With pictures excluded, output exactly the lines that run from the first line of the data below through the line containing "65 anos | UFSC".

[Start of Attachment]

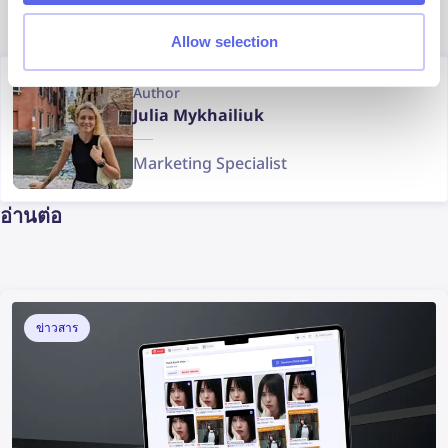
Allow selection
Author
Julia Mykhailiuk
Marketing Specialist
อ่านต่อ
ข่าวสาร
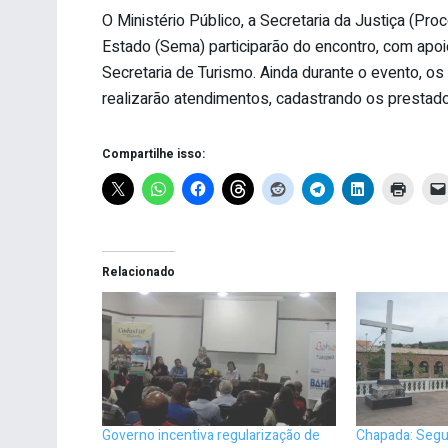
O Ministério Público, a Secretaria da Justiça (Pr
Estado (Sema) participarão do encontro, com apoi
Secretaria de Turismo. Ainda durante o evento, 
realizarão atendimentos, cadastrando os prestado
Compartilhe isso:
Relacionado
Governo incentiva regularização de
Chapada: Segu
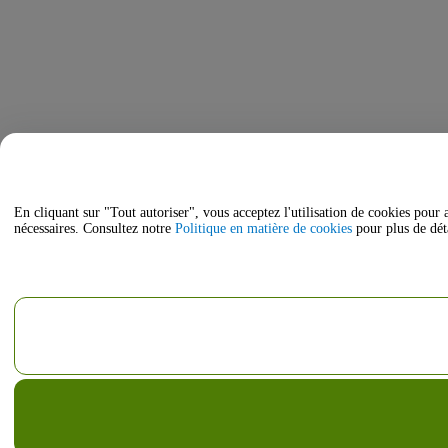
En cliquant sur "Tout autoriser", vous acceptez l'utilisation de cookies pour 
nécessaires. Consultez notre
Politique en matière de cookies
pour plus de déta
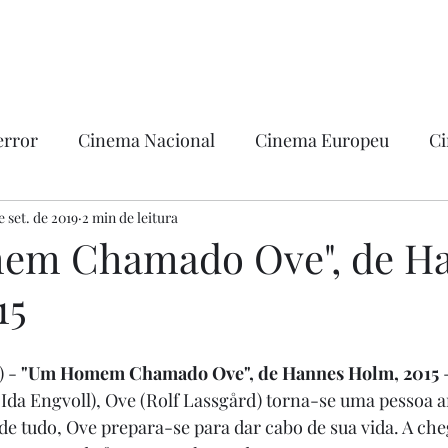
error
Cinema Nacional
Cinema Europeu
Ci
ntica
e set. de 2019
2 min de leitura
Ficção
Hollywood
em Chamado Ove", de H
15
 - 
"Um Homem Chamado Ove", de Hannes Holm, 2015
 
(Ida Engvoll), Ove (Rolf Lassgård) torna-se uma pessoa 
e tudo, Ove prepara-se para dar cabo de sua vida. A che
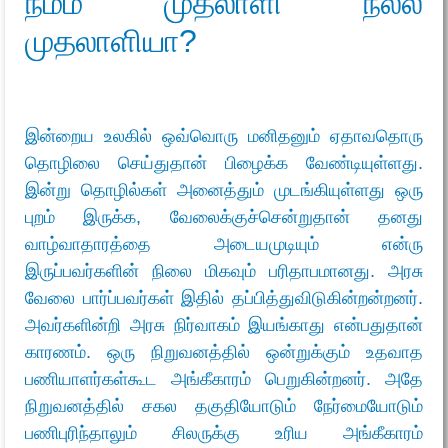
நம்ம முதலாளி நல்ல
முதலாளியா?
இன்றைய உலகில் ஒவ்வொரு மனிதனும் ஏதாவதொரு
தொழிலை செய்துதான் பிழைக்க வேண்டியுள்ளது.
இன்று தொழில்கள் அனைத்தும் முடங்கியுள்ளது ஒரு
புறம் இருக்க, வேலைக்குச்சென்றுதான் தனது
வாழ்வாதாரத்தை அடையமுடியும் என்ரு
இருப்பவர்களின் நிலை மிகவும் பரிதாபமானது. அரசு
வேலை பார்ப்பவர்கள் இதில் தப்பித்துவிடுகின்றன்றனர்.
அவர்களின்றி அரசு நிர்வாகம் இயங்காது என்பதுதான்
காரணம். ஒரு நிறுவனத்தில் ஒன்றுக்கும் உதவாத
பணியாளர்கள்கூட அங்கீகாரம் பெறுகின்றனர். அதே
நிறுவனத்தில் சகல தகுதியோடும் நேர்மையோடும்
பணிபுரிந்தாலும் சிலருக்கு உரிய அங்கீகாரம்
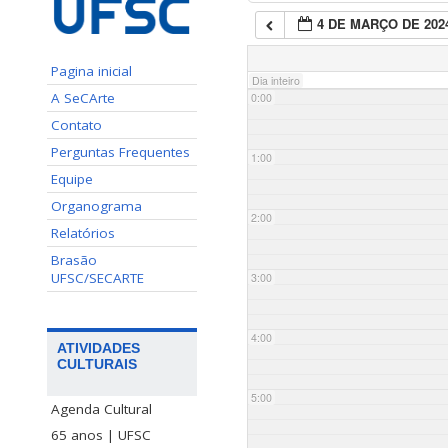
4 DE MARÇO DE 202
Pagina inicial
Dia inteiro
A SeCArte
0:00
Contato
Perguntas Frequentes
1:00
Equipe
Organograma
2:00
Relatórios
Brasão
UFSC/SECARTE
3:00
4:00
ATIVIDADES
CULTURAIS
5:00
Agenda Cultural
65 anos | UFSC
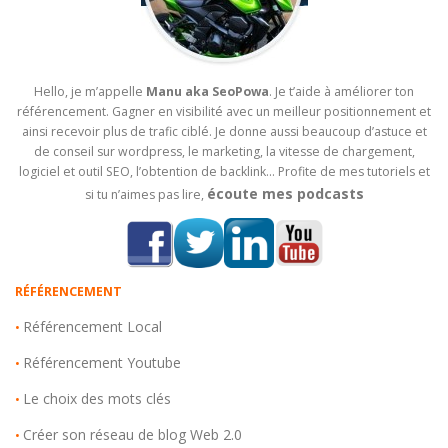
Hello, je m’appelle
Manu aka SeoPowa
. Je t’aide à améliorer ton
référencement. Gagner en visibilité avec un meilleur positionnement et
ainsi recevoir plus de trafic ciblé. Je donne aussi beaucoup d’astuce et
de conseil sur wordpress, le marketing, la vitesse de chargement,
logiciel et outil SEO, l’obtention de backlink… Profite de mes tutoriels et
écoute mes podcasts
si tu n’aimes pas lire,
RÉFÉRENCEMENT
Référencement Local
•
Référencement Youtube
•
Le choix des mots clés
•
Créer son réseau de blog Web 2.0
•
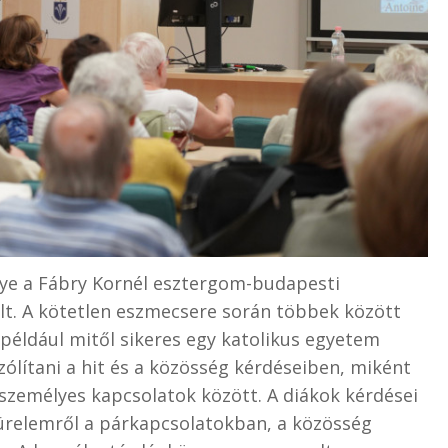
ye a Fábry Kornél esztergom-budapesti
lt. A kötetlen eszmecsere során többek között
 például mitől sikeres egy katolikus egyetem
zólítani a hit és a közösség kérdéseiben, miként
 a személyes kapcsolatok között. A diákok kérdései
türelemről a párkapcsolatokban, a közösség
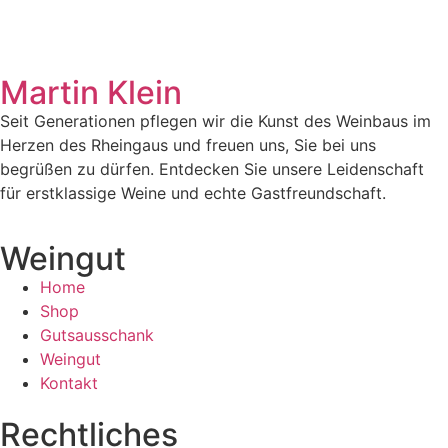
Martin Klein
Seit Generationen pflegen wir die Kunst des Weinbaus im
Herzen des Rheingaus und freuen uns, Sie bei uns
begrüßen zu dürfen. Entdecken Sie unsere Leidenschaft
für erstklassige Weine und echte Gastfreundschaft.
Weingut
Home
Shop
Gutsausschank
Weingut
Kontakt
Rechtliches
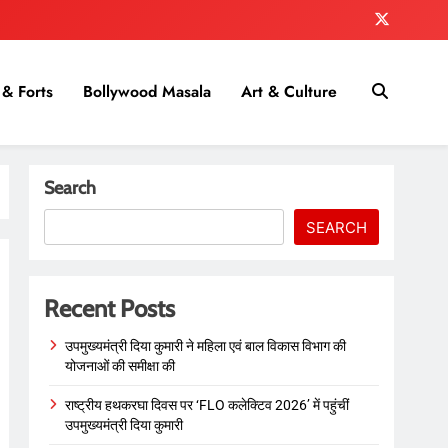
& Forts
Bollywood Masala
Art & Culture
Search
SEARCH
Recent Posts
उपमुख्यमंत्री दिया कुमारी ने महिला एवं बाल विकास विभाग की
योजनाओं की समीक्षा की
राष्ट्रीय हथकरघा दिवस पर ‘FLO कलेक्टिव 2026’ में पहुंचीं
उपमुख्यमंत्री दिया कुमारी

[End of Attachment]

**Answer for the task:**
Allow selection
Author
Julia Mykhailiuk
Marketing Specialist
อ่านต่อ
ข่าวสาร
O Ministério Público, a Secretaria da Justiça (Pr
Estado (Sema) participarão do encontro, com apoi
Secretaria de Turismo. Ainda durante o evento, 
realizarão atendimentos, cadastrando os prestado
Compartilhe isso:
Relacionado
Governo incentiva regularização de
Chapada: Segu
En cliquant sur "Tout autoriser", vous acceptez l'utilisation de cookies pour 
nécessaires. Consultez notre
Politique en matière de cookies
pour plus de déta
error
Cinema Nacional
Cinema Europeu
Ci
ntica
e set. de 2019
2 min de leitura
Ficção
Hollywood
em Chamado Ove", de H
15
 - 
"Um Homem Chamado Ove", de Hannes Holm, 2015
 
(Ida Engvoll), Ove (Rolf Lassgård) torna-se uma pessoa 
e tudo, Ove prepara-se para dar cabo de sua vida. A che
நம்ம முதலாளி நல்ல
முதலாளியா?
இன்றைய உலகில் ஒவ்வொரு மனிதனும் ஏதாவதொரு
தொழிலை செய்துதான் பிழைக்க வேண்டியுள்ளது.
இன்று தொழில்கள் அனைத்தும் முடங்கியுள்ளது ஒரு
புறம் இருக்க, வேலைக்குச்சென்றுதான் தனது
வாழ்வாதாரத்தை அடையமுடியும் என்ரு
இருப்பவர்களின் நிலை மிகவும் பரிதாபமானது. அரசு
வேலை பார்ப்பவர்கள் இதில் தப்பித்துவிடுகின்றன்றனர்.
அவர்களின்றி அரசு நிர்வாகம் இயங்காது என்பதுதான்
காரணம். ஒரு நிறுவனத்தில் ஒன்றுக்கும் உதவாத
பணியாளர்கள்கூட அங்கீகாரம் பெறுகின்றனர். அதே
நிறுவனத்தில் சகல தகுதியோடும் நேர்மையோடும்
பணிபுரிந்தாலும் சிலருக்கு உரிய அங்கீகாரம்
4 DE MARÇO DE 202
Pagina inicial
Dia inteiro
A SeCArte
0:00
Contato
Perguntas Frequentes
1:00
Equipe
Organograma
2:00
Relatórios
Brasão
UFSC/SECARTE
3:00
4:00
ATIVIDADES
CULTURAIS
5:00
Agenda Cultural
65 anos | UFSC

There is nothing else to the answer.